## Task directions
Only the lines below starting at the one containing "wurden, nur, w" and ending at the one containing "The exhibition is part of the project A" belong in the answer, each copied exactly.

(Data entries)
:::

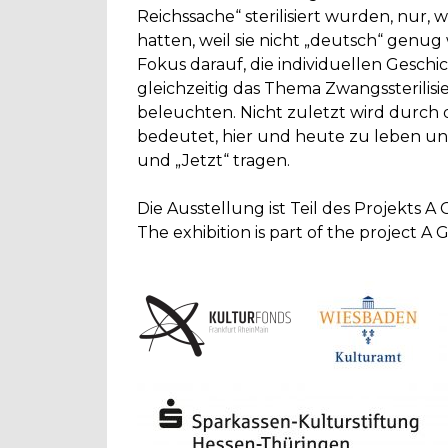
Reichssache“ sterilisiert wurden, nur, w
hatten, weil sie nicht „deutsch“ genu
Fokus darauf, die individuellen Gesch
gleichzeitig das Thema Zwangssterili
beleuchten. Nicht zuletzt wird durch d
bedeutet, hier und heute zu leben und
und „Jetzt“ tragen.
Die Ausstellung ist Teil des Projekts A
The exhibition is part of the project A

:::

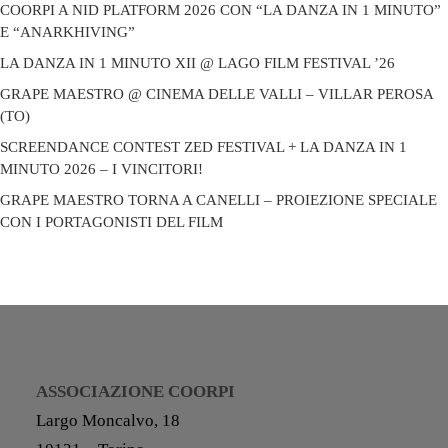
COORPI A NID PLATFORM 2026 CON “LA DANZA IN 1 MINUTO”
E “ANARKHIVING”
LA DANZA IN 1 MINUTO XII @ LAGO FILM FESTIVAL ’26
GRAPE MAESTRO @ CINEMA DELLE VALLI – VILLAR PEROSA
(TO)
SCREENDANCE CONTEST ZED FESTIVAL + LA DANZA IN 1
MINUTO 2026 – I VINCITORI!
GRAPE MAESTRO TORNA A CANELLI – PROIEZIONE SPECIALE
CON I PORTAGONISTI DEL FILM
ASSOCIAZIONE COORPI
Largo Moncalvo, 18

:::

## Reply
Reichssache“ sterilisiert wurden, nur, w
hatten, weil sie nicht „deutsch“ genu
Fokus darauf, die individuellen Gesch
gleichzeitig das Thema Zwangssterili
beleuchten. Nicht zuletzt wird durch d
bedeutet, hier und heute zu leben und
und „Jetzt“ tragen.
Die Ausstellung ist Teil des Projekts A
The exhibition is part of the project A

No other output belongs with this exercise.